▶ _How to complete this task_: Up to and including the line with "attentes. Si vous", reproduce the listing below exactly, beginning at its first line.

((

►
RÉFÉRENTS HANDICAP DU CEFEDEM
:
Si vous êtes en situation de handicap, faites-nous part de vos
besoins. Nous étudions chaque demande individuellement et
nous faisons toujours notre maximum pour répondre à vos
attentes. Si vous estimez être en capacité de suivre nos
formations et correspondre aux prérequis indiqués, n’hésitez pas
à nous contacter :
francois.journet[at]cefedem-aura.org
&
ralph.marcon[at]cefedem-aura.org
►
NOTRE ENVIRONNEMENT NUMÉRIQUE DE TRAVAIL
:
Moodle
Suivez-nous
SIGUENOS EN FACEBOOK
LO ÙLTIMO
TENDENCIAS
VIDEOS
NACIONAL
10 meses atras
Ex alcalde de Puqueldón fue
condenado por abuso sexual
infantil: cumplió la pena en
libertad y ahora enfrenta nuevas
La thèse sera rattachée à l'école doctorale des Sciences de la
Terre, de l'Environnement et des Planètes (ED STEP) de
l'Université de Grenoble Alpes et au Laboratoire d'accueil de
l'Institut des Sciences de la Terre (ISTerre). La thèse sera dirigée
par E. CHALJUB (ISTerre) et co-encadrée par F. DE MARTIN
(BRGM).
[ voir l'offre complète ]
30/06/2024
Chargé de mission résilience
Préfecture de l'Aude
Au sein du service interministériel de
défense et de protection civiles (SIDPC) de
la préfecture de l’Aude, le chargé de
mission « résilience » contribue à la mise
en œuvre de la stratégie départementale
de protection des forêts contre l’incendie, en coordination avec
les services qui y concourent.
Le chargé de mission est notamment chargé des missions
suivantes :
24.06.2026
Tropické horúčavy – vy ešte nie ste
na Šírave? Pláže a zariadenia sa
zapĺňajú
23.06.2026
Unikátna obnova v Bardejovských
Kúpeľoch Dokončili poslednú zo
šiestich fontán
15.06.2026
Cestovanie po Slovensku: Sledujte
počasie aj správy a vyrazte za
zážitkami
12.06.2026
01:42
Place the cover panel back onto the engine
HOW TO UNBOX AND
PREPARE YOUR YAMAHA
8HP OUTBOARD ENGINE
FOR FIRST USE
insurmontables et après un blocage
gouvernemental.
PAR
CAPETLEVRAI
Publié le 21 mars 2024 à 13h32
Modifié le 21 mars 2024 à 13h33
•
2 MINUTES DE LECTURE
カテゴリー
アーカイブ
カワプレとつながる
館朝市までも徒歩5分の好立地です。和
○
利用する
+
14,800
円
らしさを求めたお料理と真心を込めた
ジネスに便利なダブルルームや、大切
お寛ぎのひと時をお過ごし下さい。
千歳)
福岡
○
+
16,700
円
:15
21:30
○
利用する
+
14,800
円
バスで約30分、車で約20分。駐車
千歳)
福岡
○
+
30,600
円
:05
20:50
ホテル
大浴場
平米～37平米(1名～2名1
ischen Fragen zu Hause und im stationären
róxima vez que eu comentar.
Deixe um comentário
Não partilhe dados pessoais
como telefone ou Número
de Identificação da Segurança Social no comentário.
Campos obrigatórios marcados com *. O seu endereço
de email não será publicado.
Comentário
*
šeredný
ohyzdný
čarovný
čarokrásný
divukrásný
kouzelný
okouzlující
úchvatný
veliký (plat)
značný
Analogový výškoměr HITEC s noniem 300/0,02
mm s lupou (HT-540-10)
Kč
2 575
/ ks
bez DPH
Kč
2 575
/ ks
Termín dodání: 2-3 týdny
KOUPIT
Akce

))

▶ _Task answer_:
►
RÉFÉRENTS HANDICAP DU CEFEDEM
:
Si vous êtes en situation de handicap, faites-nous part de vos
besoins. Nous étudions chaque demande individuellement et
nous faisons toujours notre maximum pour répondre à vos
attentes. Si vous estimez être en capacité de suivre nos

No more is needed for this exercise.